The police were sent for and Inspector Bull escorted Gerrish to the local police station, where he was charged with the wilful murder of Stephen Coleman. Gerrish seemed totally indifferent to the charge and was described as being ‘little affected’ by what had occurred. At an inquest held the following day, the coroner’s jury recorded a verdict of ‘wilful murder’ against Charles Gerrish, who was committed on a coroner’s warrant to stand trial at the next Wiltshire Assizes.
His trial opened at Devizes before Lord Chief Justice Coleridge in January 1882. Mr Lopes prosecuted and Mr Mathews was requested by the judge to watch the case on behalf of the defendant.
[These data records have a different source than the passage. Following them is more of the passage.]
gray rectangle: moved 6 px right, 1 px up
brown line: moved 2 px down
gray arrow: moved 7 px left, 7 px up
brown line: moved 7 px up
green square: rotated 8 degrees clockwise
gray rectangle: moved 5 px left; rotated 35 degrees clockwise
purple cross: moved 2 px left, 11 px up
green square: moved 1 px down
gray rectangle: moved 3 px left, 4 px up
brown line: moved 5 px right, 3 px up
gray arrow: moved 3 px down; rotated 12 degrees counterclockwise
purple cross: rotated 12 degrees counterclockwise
The prosecution began by relating the events of 24 November, calling Richard Hayward as the first witness. Hayward’s testimony was corroborated by George Porter, Thomas Butt and Richard Abrahams, three other inmates of the workhouse who had been present in the ‘old man’s ward’ at the time of the murder. The court then heard from Mr Hassall and the surgeon, followed by Inspector Bull of Devizes who had arrested and charged the defendant. At this, the prosecution rested their case.
Mr Mathews argued for the defence that no quarrel was known to exist between the two men prior to the murder. Coleman, who was a long-term inmate at the workhouse, was said to have been of an amicable disposition while Gerrish, who had been a resident for only three months, was also not known to ‘be addicted to fits of passion’. Mathews maintained that, immediately before the murder, Charles Gerrish had been greatly provoked by the victim and because of this the jury would be justified in returning a verdict of manslaughter rather than one of wilful murder.
In summing up the case for the jury, Lord Chief Justice Coleridge told them that, in order to reduce the charge from murder to manslaughter, it was necessary that the blow that caused Coleman’s death should follow closely after the alleged provocation and that such provocation must be active and not passive. Mere words between the two men would be classed as passive provocation and there was evidence that Gerrish had deliberately waited for five or six minutes to allow the poker to become red hot before his fatal attack on Coleman. The facts of the case, continued Coleridge, were very clear and very simple and the jury should have no difficult in arriving at a verdict. They had a painful duty to perform, but it was a duty that they owed to the general public and they should perform it to the best of their ability.
After a short consultation, the jury returned a verdict of ‘Guilty of wilful murder’ against Charles Gerrish and, putting on his black cap, the judge addressed the prisoner, telling him that he had been justly convicted. He had sent an old man out of this world into the next without any preparation by a very cruel death and that the act had, on Gerrish’s part, been deliberately premeditated. Sentencing Gerrish to be executed, the judge remarked that, unlike his victim, Gerrish would at least have the chance to prepare for his end.
Gerrish accepted his sentence without emotion and was executed at Devizes by William Marwood on 31 January 1882.
[Note: In various accounts of the murder in contemporary newspapers, the name of the doctor originally called to attend Mr Coleman is given as Mr Carloss, Mr Swithin Waylen and Mr George Waylen. Records show that a Mr George S.A. Waylen, with the middle name of Swithin, was practising medicine in Devizes at the time of the murder. Pauper Richard Hayward is also alternatively named Richard Hartward.]